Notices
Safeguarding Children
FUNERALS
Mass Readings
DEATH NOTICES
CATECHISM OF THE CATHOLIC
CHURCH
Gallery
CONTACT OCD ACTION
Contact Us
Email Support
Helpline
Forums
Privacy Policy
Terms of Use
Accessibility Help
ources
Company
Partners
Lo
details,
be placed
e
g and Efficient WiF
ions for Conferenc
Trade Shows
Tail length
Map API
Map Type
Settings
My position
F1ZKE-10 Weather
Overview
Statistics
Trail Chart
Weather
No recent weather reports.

§ §

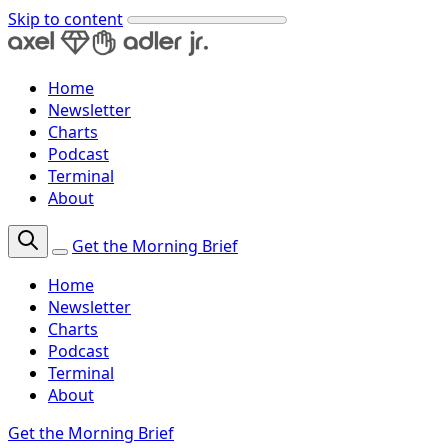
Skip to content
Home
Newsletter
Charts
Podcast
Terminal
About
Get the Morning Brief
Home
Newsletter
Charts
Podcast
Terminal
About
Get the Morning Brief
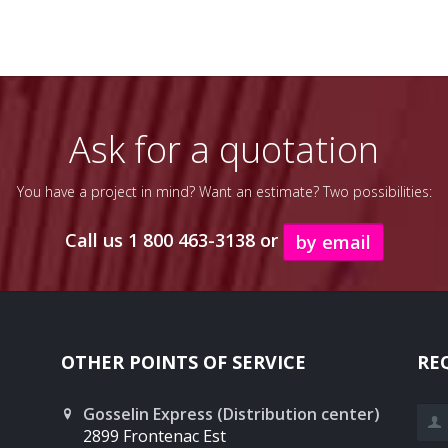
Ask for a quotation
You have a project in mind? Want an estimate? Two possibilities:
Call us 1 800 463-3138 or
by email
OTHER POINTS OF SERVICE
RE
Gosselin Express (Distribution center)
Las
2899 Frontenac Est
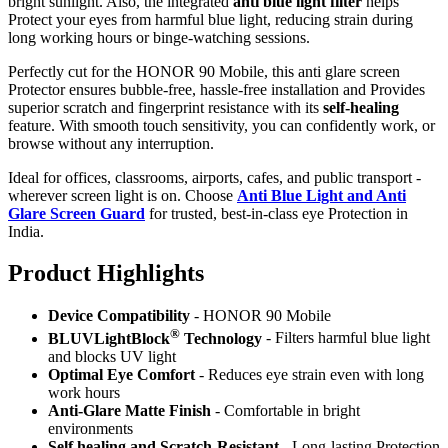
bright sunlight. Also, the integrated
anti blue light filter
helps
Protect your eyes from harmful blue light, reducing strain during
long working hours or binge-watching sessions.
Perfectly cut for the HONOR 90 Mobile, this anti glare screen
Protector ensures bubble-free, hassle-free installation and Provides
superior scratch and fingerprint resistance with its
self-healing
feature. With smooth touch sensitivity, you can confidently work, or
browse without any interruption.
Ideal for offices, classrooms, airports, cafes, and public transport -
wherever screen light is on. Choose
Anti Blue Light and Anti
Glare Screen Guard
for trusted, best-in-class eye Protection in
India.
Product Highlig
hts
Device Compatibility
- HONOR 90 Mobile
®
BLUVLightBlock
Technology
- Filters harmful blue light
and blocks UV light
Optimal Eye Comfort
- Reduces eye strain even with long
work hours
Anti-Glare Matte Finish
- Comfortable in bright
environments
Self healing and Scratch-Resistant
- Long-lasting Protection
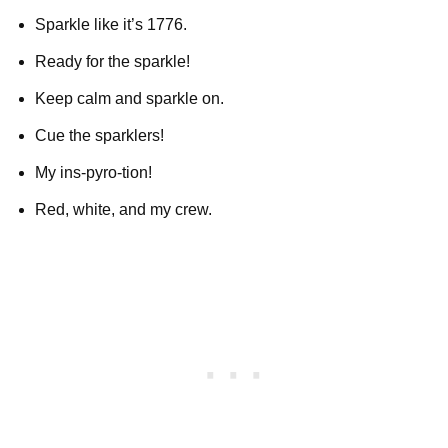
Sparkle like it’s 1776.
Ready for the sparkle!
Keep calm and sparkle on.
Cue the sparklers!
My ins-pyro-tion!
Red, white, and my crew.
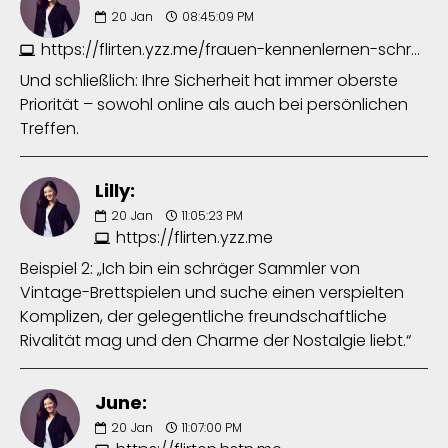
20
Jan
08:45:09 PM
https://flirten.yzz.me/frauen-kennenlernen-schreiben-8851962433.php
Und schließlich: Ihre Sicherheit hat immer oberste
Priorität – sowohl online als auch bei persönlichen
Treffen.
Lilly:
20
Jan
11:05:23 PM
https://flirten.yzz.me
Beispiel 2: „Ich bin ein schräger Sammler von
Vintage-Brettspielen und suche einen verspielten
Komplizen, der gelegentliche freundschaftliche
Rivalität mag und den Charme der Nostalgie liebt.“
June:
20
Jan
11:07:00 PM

§ §

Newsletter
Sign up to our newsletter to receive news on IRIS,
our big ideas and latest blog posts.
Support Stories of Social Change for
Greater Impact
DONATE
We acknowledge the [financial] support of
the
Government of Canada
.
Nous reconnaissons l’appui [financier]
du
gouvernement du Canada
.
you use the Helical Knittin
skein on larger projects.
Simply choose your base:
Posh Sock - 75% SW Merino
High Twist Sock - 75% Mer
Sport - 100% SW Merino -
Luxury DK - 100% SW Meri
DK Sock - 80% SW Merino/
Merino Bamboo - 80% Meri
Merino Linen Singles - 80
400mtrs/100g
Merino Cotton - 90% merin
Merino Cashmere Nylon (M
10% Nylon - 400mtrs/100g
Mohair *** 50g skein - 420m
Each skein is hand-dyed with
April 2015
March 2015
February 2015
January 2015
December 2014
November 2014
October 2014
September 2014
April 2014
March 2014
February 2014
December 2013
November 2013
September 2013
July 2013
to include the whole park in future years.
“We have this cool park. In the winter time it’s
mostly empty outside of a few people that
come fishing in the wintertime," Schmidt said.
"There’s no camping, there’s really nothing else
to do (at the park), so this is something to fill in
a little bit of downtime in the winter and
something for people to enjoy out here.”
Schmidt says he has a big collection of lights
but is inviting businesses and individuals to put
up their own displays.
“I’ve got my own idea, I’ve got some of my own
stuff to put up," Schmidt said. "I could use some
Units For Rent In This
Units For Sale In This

§ §

What you need to produce is an exact copy of the entries above, limited to the lines from the one with "Optimal Eye Comfort" up to and including the one with "Und schließlich: Ihre", without pictures.

* _SOLUTION TO THE PROBLEM_
Optimal Eye Comfort
- Reduces eye strain even with long
work hours
Anti-Glare Matte Finish
- Comfortable in bright
environments
Self healing and Scratch-Resistant
- Long-lasting Protection
Sparkle like it’s 1776.
Ready for the sparkle!
Keep calm and sparkle on.
Cue the sparklers!
My ins-pyro-tion!
Red, white, and my crew.
20
Jan
08:45:09 PM
https://flirten.yzz.me/frauen-kennenlernen-schreiben-8851962433.php
Und schließlich: Ihre Sicherheit hat immer oberste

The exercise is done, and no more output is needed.